Right now the sight of Logan from Gilmore Girls, Christine Baranski and Julianna Marguiles on my tv is one of the most delightful parts of this long, long day.
I went to bed late last night, too late. I thought I'd sleep in since my commute to work consists of the living room floor. But Jac's day started off rough - he'd misplaced his keys. He usually does all of his morning stuff and gets out the door with me none the wiser. Not this morning. Holy moly those keys were so elusive. Finally I turned on the lights and there they were. He dashed off to work, but sleep was gone.
I woke up to wall to wall Rush Limbaugh on the morning news shows. You would think MSNBC had stock in the man. Blech. That's not a good way to start the day. Then a customer who'd recently tried to find greener pastures emailed all in a tizzy over something their boss had determined while we were working for them. I sent off a response and haven't heard back. Then I tried to print postage for some stuff we'd sold on Amazon and wasted some cash.
It'd be nice to have that cash though, because Jac recently acquired some phat dental work. I'm talking about his second gold crown. Seriously! That freaking dentist put a gold crown in the man's mouth a year or so ago and Jac went back for more. I am married to Flavor Flav. I could point out that this is the same man who nearly ripped his own dental work out when he discovered a dentist had given him a silver filling instead of a white one. Now he's chewing with gold nuggets and he isn't outraged. Our lovely dental bill arrived today and I got the damage for the well, damage they did to my husband.
Without going into detail, I also got my own confirmation of the state of the economy and lending crisis today when we learned tapping into your equity is not the free-flowing party it once was. That was another fun part of the day.
I also had to begin plotting my revenge for the utterly outrageous Virginia driver's license I received in the mail yesterday. Curse those terrorists (real ones not DMV people) for screwing up our driver's licenses. Now we have to have these crazy "no smiles" black & white "natural" pictures. Next time I am wearing a burka. The DMV chick had chatted with her co-workers the whole time I was there, taking a good twice as long to do each task as it would have taken me, completely un-oriented, if I'd hopped behind the counter to do it. I know there are good, hard-working DMV employees but lo you were not at the South Arlington DMV last week. So out of nowhere DMV Lady says something chuckle inducing. This prompts me to lose my perfectly practiced sleek chin pose and scrunch up my face and nose, blow out my cheeks and turn my eyes toward her. I know this because I will have a lasting image of that for the next TEN YEARS. Thank you deranged slacker shecky DMV Lady. Thanks soooo much. I look like Joan Cusack in Sixteen Candles.

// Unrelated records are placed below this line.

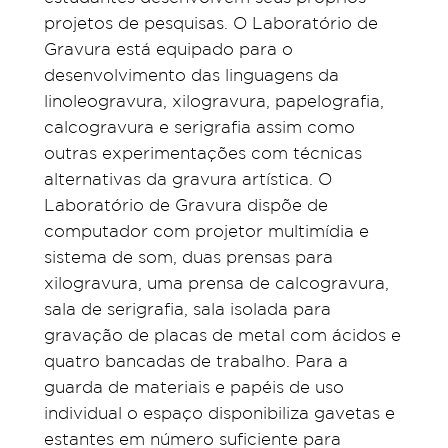
projetos de pesquisas. O Laboratório de
Gravura está equipado para o
desenvolvimento das linguagens da
linoleogravura, xilogravura, papelografia,
calcogravura e serigrafia assim como
outras experimentações com técnicas
alternativas da gravura artística. O
Laboratório de Gravura dispõe de
computador com projetor multimídia e
sistema de som, duas prensas para
xilogravura, uma prensa de calcogravura,
sala de serigrafia, sala isolada para
gravação de placas de metal com ácidos e
quatro bancadas de trabalho. Para a
guarda de materiais e papéis de uso
individual o espaço disponibiliza gavetas e
estantes em número suficiente para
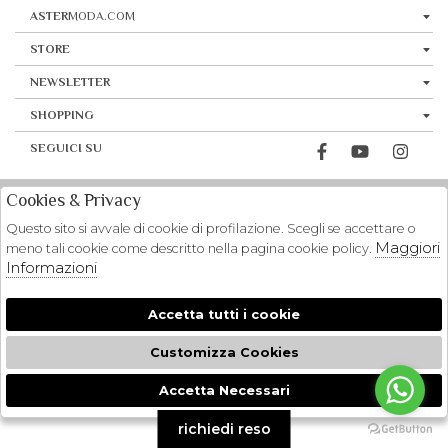
ASTER
MODA.COM
STORE
NEWSLETTER
SHOPPING
SEGUICI SU
Cookies & Privacy
Questo sito si avvale di cookie di profilazione. Scegli se accettare o
Maggiori
meno tali cookie come descritto nella pagina cookie policy.
Informazioni
Accetta tutti i cookie
Customizza Cookies
Accetta Necessari
🍪
richiedi reso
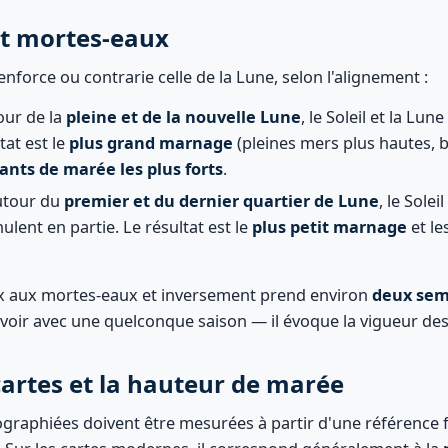
et mortes-eaux
renforce ou contrarie celle de la Lune, selon l'alignement :
ur de la
pleine et de la nouvelle Lune
, le Soleil et la Lune
tat est le
plus grand marnage
(pleines mers plus hautes, 
ants de marée les plus forts
.
tour du
premier et du dernier quartier de Lune
, le Solei
nulent en partie. Le résultat est le
plus petit marnage
et le
ux aux mortes-eaux et inversement prend environ
deux sem
à voir avec une quelconque saison — il évoque la vigueur de
cartes et la hauteur de marée
graphiées doivent être mesurées à partir d'une référence fi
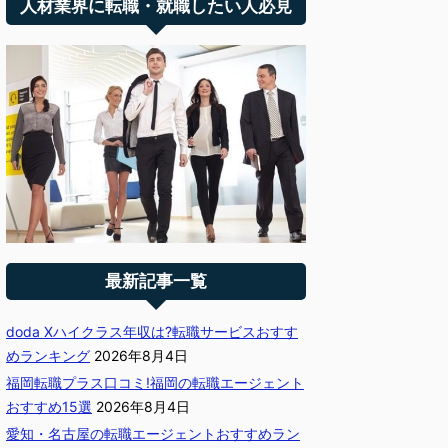
人材業界に転職・就職したい人必見
最新記事一覧
doda Xハイクラス年収は?転職サービスおすす
めランキング
2026年8月4日
福岡転職プラス口コミ!福岡の転職エージェント
おすすめ15選
2026年8月4日
愛知・名古屋の転職エージェントおすすめラン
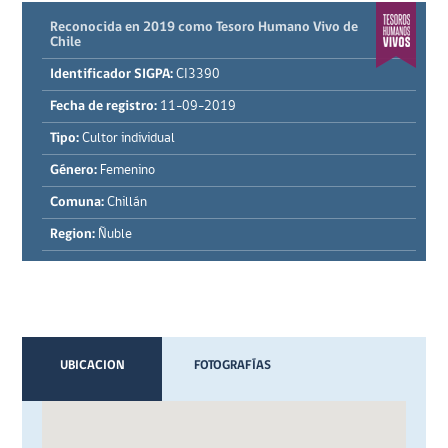
Reconocida en 2019 como Tesoro Humano Vivo de
Chile
Identificador SIGPA:
CI3390
Fecha de registro:
11-09-2019
Tipo:
Cultor individual
Género:
Femenino
Comuna:
Chillán
Region:
Ñuble
UBICACION
FOTOGRAFÍAS
VIDEOS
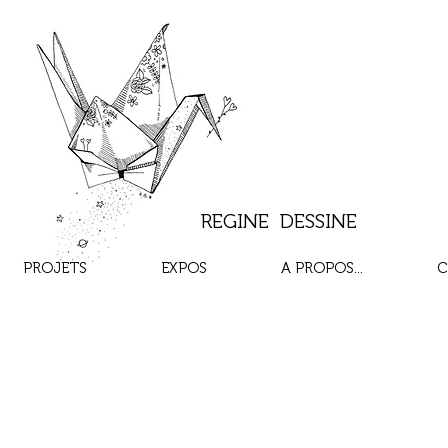
REGINE DESSINE
PROJETS
EXPOS
A PROPOS...
C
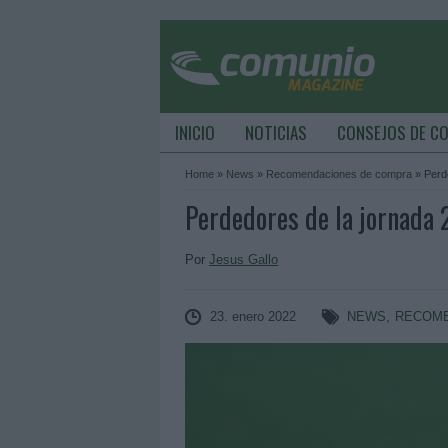
INICIO
NOTICIAS
CONSEJOS DE C
Home
»
News
»
Recomendaciones de compra
»
Perd
Perdedores de la jornada
Por
Jesus Gallo
23. enero 2022
NEWS
,
RECOME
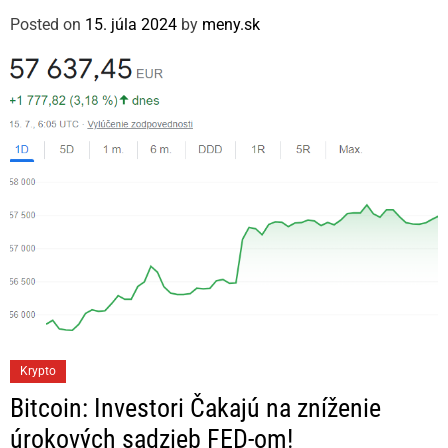
g
Posted on
15. júla 2024
by
meny.sk
o
r
i
e
s
C
Krypto
a
Bitcoin: Investori Čakajú na zníženie
t
úrokových sadzieb FED-om!
e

Since I'd had little sleep and I needed to be on top of my game for a late afternoon marketing meeting, I thought I would try to sneak in a cat nap. You would think working from home napping would be a common thing. But it's far more common for Jac to come home and find that I am still wearing yesterday's clothes. I have not been to the bathroom since 10 and hell no I have not touched the dishes or the laundry -- I'm woooorking. So it was with an almost clear conscience that my head graced the pillow and my eyes closed. Of course six minutes later when my cell rang my boss wanted to chat and schedule a redundant meeting for later in the week, I sprung into instant wide-awakeness.
So I put all the Amazon stuff out for the mailman. I was doin' all that risky home postage printing for the sheer and utter joy of handing off packages to the mailman instead of hauling them to the post office. But no, he left all my packages sitting on the front porch untouched. I was in for a trip to the post office at the crossroads of the world.
I love my neighborhood. I love living in a diverse metropolis. I do however wish that we had an orientation system for the post office. I feel like I never go to the post office, but when I do, the same people are always there. There's the guy who wants stamps, wants to know about the future of stamps, wants to get stamps that are not kept out front but in some secret cache in the back under a heap of postage due fruitcakes from 1987. There's the woman who is not going to understand what he means by "Do you want to require a signature?" no matter how loudly or slowly he says it. There is the guy who just moved who goes to the counter empty-handed for a change of address form who will fill it out standing at the counter. And I will be waiting behind all of these people with something that simply needs to be handed to the postal clerk. (All set, postage, labels, good to go.) And while I am gnashing my teeth at how there should be an express lane for handoffs only, someone will charge to the front of the line to ask a couple dozen questions and then end up filling out a form next to the address change guy. And yes she wants stamps. What do you have in a Love stamp? Are there any new designs out?